Seeing as how hydrogen is a much longer term energy storage medium, than a battery.
It would make sense to use a standard solar/battery system as the primary energy source.
Convert the extra energy produced durring the long sunny summer days into hydrogen.
That can then be used as a supplement on overcast days, and through the winter;
when the solar panels fall short of household demands.
It would make a good (very expensive) backup system.


----------



## redwall (Mar 10, 2007)

its good for a long term fix for storage. is it usefulness for the everyday man no way. but if you want to make a system that is idot proof hydrogen is the way to go. the simple system we built minus the flooding damage it might get
i bet it will last 40 to 50 years and the basics will still be good


by the way i have played with hydrogen systems for my camp and cool toys but 200 dollors to make a pilot light is not the way to go(we did a few experiments before that it was a 6 weeks leson)


----------



## Wanderer0101 (Jul 18, 2007)

An East Coast University Professor has a house that runs on hydrogen. Produces the gas with solar power, stores it, then uses it to run a fuel cell. He also fuels his car with hydrogen.
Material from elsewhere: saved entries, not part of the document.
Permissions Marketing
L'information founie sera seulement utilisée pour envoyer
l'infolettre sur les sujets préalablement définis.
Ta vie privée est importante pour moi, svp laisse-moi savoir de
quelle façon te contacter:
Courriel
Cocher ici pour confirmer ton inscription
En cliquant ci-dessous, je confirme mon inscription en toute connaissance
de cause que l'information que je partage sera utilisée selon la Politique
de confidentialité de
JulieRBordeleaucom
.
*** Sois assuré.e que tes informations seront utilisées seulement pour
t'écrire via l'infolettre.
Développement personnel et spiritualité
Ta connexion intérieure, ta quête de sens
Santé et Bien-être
It's all existing technology and you can do the same thing for a mere $500,000.


----------



## sgl42 (Jan 20, 2004)

Wanderer0101 said:


> An East Coast University Professor has a house that runs on hydrogen.


here's a link to that guy (i think):


> http://www.engadget.com/2007/03/17/homeowner-of-solar-hydrogen-house-has-0-00-utility-bill/
> Homeowner of solar-hydrogen house has $0.00 utility bill
> Posted Mar 17th 2007


looks like there's another guy in AZ, in an article from 2 yrs ago:


> http://www.azcentral.com/arizonarepublic/local/articles/0429hydrohouse29.html?&wired
> Hydrogen home an energetic test
> Apr. 29, 2005 12:00 AM
> By Maggie Galehouse


----------